We begin by confirming that we actually can perform hibernation,
via the hibernation_available
function.
if (!hibernation_available()) {
pm_pr_dbg("Hibernation not available.\n");
return -EPERM;
}
bool hibernation_available(void)
{
return nohibernate == 0 &&
!security_locked_down(LOCKDOWN_HIBERNATION) &&
!secretmem_active() && !cxl_mem_active();
}
nohibernate
is controlled by the kernel command line, it’s set via
either nohibernate
or hibernate=no
.
security_locked_down
is a hook for Linux Security Modules to prevent
hibernation.
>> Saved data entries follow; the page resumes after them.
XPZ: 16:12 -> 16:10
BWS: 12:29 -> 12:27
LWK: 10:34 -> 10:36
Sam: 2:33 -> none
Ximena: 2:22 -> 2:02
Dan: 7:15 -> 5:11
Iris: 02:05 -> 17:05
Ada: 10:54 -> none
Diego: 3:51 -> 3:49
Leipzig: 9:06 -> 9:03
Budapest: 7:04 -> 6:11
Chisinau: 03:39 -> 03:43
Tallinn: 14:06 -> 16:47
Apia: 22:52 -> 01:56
This is used to prevent hibernating to an unencrypted storage
device, as specified in the manual page
kernel_lockdown(7)
.
Interestingly, either level of lockdown, integrity or confidentiality,
locks down hibernation because with the ability to hibernate you can extract
bascially anything from memory and even reboot into a modified kernel image.
secretmem_active
checks whether there is any active use of
memfd_secret
, and if so it prevents hibernation.
memfd_secret
returns a file descriptor that can be mapped into a process
but is specifically unmapped from the kernel’s memory space.
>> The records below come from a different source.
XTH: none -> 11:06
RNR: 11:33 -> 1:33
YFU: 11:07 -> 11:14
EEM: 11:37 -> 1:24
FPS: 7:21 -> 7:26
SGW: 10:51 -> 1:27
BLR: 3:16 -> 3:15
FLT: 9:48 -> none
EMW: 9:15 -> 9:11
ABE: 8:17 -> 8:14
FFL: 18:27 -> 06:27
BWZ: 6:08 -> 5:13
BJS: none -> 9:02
Hibernating with memory that not even the kernel is supposed to
access would expose that memory to whoever could access the hibernation image.
This particular feature of secret memory was apparently
controversial, though not as
controversial as performance concerns around fragmentation when unmapping
kernel memory
(which did not end up being a real problem).
cxl_mem_active
just checks whether any CXL memory is active.
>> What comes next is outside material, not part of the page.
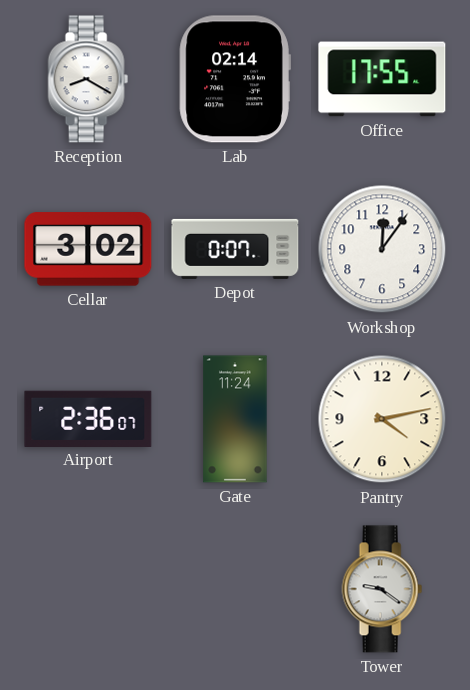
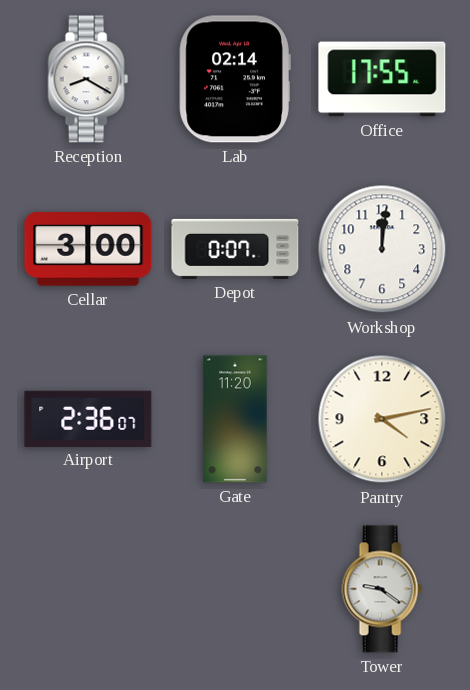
Cellar: 3:02 -> 3:00
Workshop: 12:06 -> 12:01
Gate: 11:24 -> 11:20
A full explanation is provided in the
commit introducing this check
but there’s also a shortened explanation from cxl_mem_probe
that
sets the relevant flag when initializing a CXL memory device.
* The kernel may be operating out of CXL memory on this device,
* there is no spec defined way to determine whether this device
* preserves contents over suspend, and there is no simple way
* to arrange for the suspend image to avoid CXL memory which
* would setup a circular dependency between PCI resume and save
* state restoration.
Check Compression
The next check is for whether compression support is enabled, and if so whether the requested algorithm is enabled.
/*
* Query for the compression algorithm support if compression is enabled.
*/
if (!nocompress) {
strscpy(hib_comp_algo, hibernate_compressor, sizeof(hib_comp_algo));
if (crypto_has_comp(hib_comp_algo, 0, 0) != 1) {
pr_err("%s compression is not available\n", hib_comp_algo);
return -EOPNOTSUPP;
}
}
The nocompress
flag is set via the hibernate
command line parameter,
setting hibernate=nocompress
.
If compression is enabled, then hibernate_compressor
is copied to
hib_comp_algo
. This synchronizes the current requested compression
setting (hibernate_compressor
) with the current compression setting
(hib_comp_algo
).
Both values are character arrays of size CRYPTO_MAX_ALG_NAME
(128 in this kernel).
static char hibernate_compressor[CRYPTO_MAX_ALG_NAME] = CONFIG_HIBERNATION_DEF_COMP;
/*
* Compression/decompression algorithm to be used while saving/loading
* image to/from disk. This would later be used in 'kernel/power/swap.c'
* to allocate comp streams.
*/
char hib_comp_algo[CRYPTO_MAX_ALG_NAME];
hibernate_compressor
defaults to lzo
if that algorithm is enabled, otherwise to lz4
if
enabled5. It can be overwritten using the hibernate.compressor
setting to
either lzo
or lz4
.
choice
prompt "Default compressor"
default HIBERNATION_COMP_LZO
depends on HIBERNATION
config HIBERNATION_COMP_LZO
bool "lzo"
depends on CRYPTO_LZO
config HIBERNATION_COMP_LZ4
bool "lz4"
depends on CRYPTO_LZ4
endchoice
config HIBERNATION_DEF_COMP
string
default "lzo" if HIBERNATION_COMP_LZO
default "lz4" if HIBERNATION_COMP_LZ4
help
Default compressor to be used for hibernation.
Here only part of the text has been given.